**ASSIGNED TASK**: Keep only the lines that hold the string "azok", filtering out the rest of the entries below.

*** Begin section ***

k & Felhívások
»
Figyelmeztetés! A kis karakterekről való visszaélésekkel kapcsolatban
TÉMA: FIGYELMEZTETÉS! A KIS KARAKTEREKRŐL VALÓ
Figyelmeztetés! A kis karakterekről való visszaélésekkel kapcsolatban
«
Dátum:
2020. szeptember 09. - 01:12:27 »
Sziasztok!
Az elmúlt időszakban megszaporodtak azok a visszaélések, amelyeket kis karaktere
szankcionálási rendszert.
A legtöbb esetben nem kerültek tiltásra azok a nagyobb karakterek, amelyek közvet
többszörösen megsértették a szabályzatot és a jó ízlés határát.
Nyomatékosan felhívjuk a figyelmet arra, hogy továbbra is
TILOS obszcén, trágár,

*** End section ***
*** Begin section ***

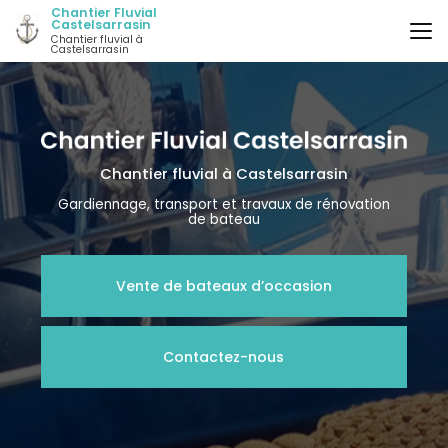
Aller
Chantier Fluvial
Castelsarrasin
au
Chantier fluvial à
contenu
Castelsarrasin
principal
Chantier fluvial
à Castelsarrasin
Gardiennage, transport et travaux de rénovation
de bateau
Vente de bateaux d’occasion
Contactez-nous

*** End section ***

**EXERCISE RESPONSE**:
Az elmúlt időszakban megszaporodtak azok a visszaélések, amelyeket kis karaktere
A legtöbb esetben nem kerültek tiltásra azok a nagyobb karakterek, amelyek közvet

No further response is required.